# PROBLEM REQUIREMENTS
Output the whole listing exactly, except for the pictures in it.
[[ MATERIAL PROVIDED open ]]
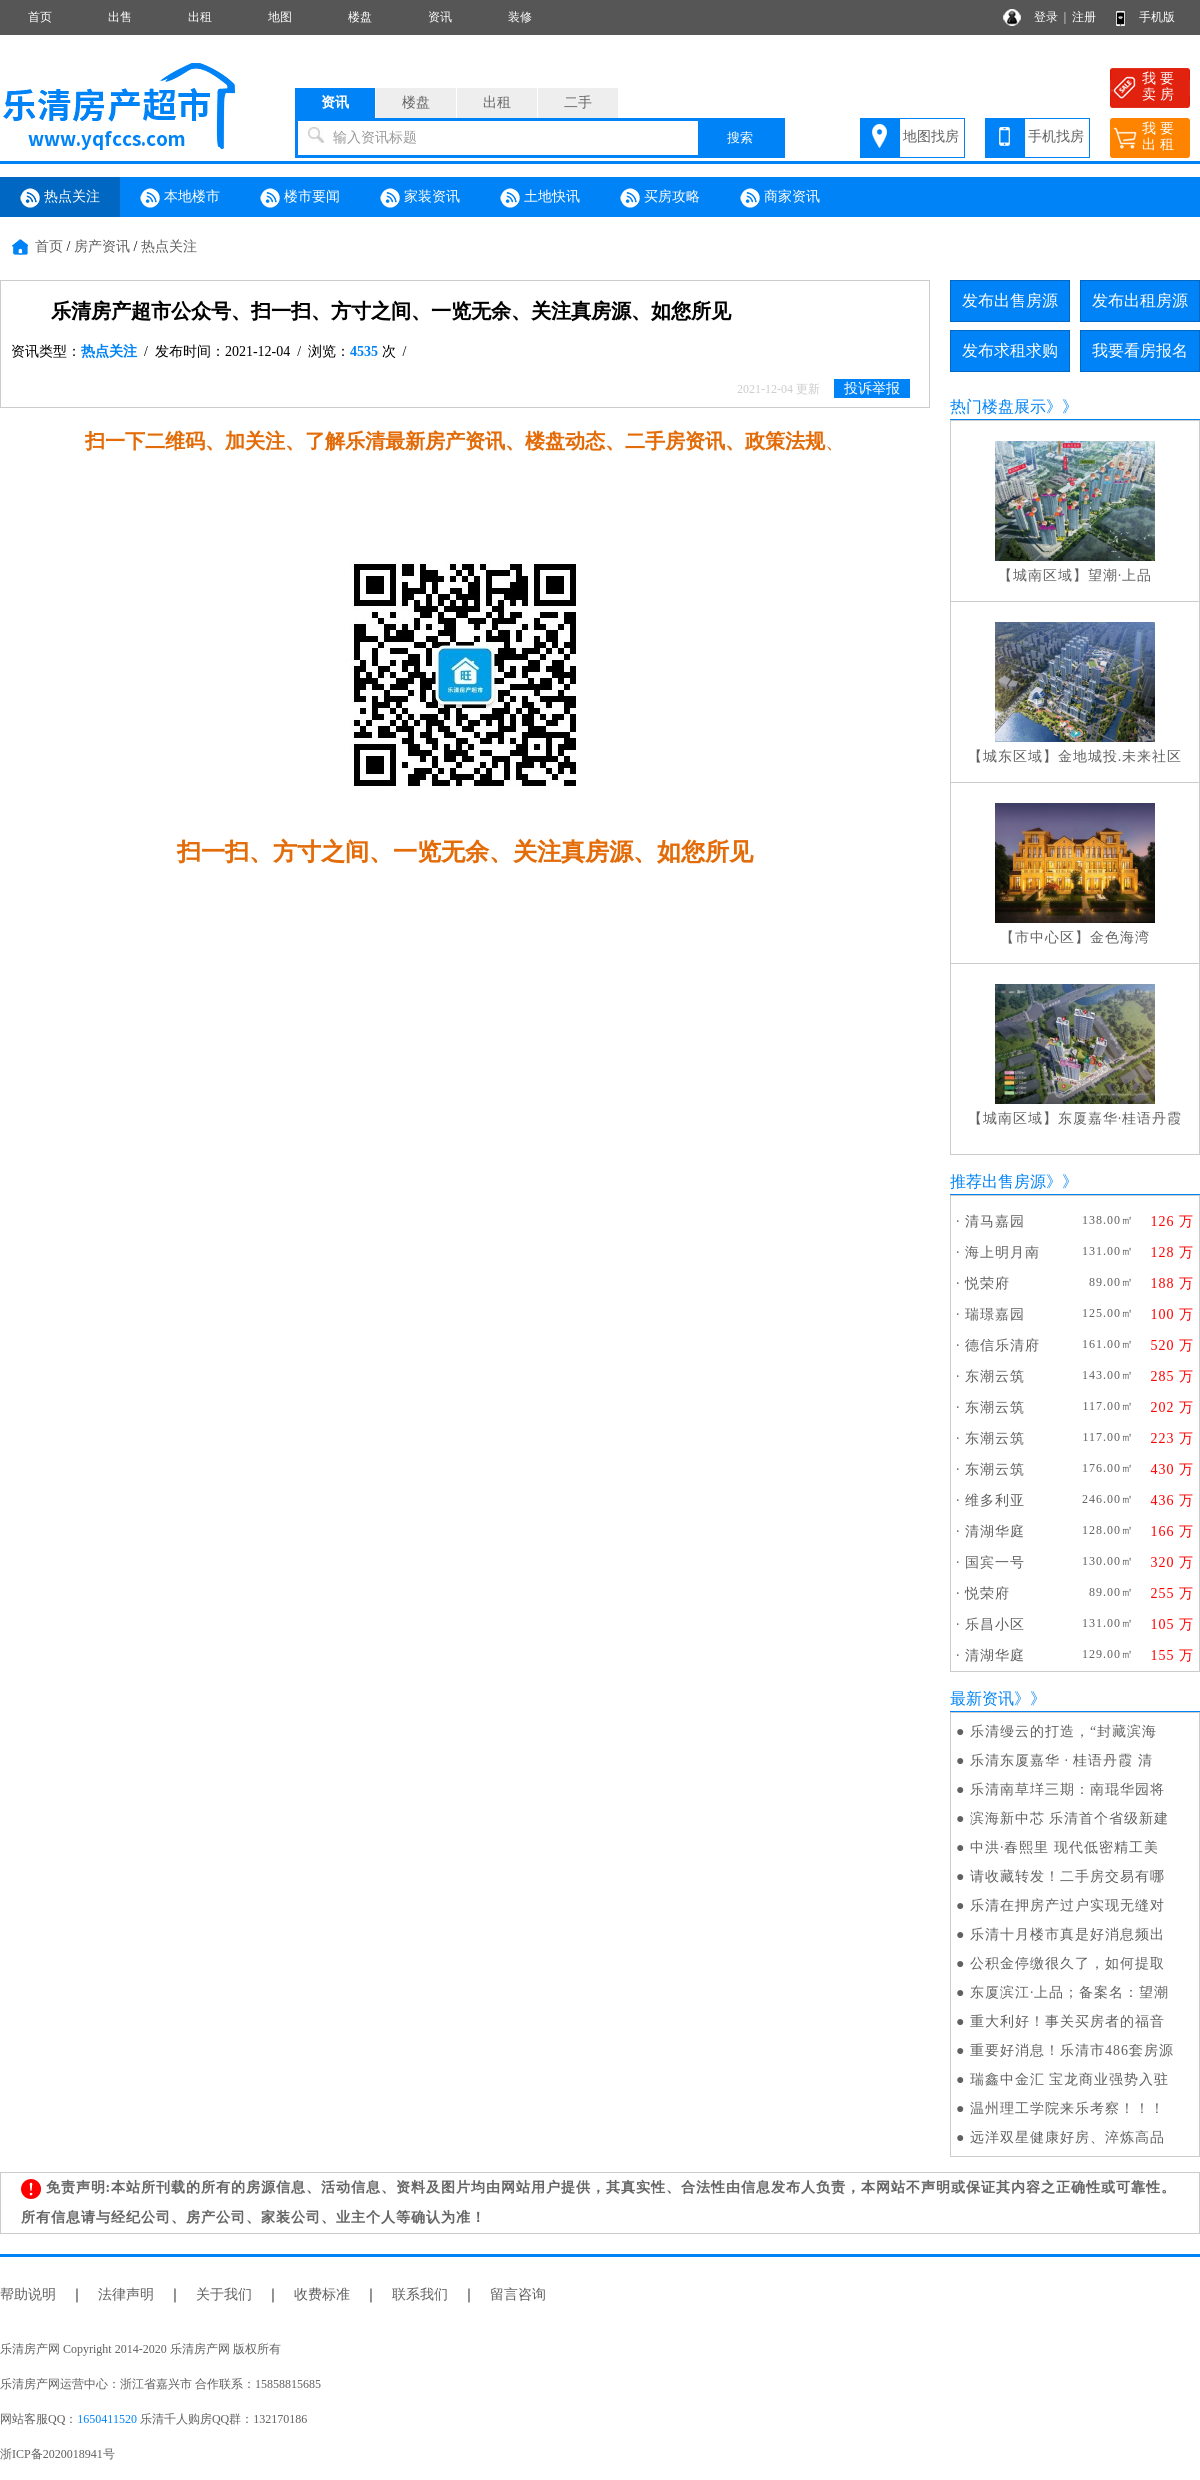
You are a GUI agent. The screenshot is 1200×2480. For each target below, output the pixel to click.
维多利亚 (995, 1500)
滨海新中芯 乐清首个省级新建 (1070, 1818)
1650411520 (107, 2419)
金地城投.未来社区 (1120, 756)
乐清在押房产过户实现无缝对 (1067, 1905)
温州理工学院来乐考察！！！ (1067, 2108)
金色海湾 (1120, 937)
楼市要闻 (300, 198)
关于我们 (224, 2294)
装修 (520, 17)
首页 (40, 17)
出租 (200, 17)
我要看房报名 (1140, 350)
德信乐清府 (1002, 1345)
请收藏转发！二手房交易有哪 (1067, 1876)
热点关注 (60, 198)
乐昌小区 (995, 1624)
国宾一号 (995, 1562)
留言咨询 (518, 2294)
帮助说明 (28, 2294)
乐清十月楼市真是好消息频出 (1067, 1934)
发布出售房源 (1010, 300)
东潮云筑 (995, 1376)
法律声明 (126, 2294)
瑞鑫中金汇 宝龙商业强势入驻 (1070, 2079)
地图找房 (931, 136)
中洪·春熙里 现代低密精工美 (1064, 1847)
[[ MATERIAL PROVIDED closed ]]
# RESPONSE BELOW
You are a GUI agent. The screenshot is 1200×2480. For each target below, output the pixel to click.
维多利亚 (995, 1500)
滨海新中芯 乐清首个省级新建 (1070, 1818)
1650411520 (107, 2419)
金地城投.未来社区 (1120, 756)
乐清在押房产过户实现无缝对 (1067, 1905)
温州理工学院来乐考察！！！ (1067, 2108)
金色海湾 (1120, 937)
楼市要闻 (300, 198)
关于我们 (224, 2294)
装修 (520, 17)
首页 (40, 17)
出租 (200, 17)
我要看房报名 (1140, 350)
德信乐清府 (1002, 1345)
请收藏转发！二手房交易有哪 (1067, 1876)
热点关注 (60, 198)
乐昌小区 (995, 1624)
国宾一号 (995, 1562)
留言咨询 (518, 2294)
帮助说明 (28, 2294)
乐清十月楼市真是好消息频出 (1067, 1934)
发布出售房源 (1010, 300)
东潮云筑 (995, 1376)
法律声明 (126, 2294)
瑞鑫中金汇 宝龙商业强势入驻 (1070, 2079)
地图找房 (931, 136)
中洪·春熙里 现代低密精工美 (1064, 1847)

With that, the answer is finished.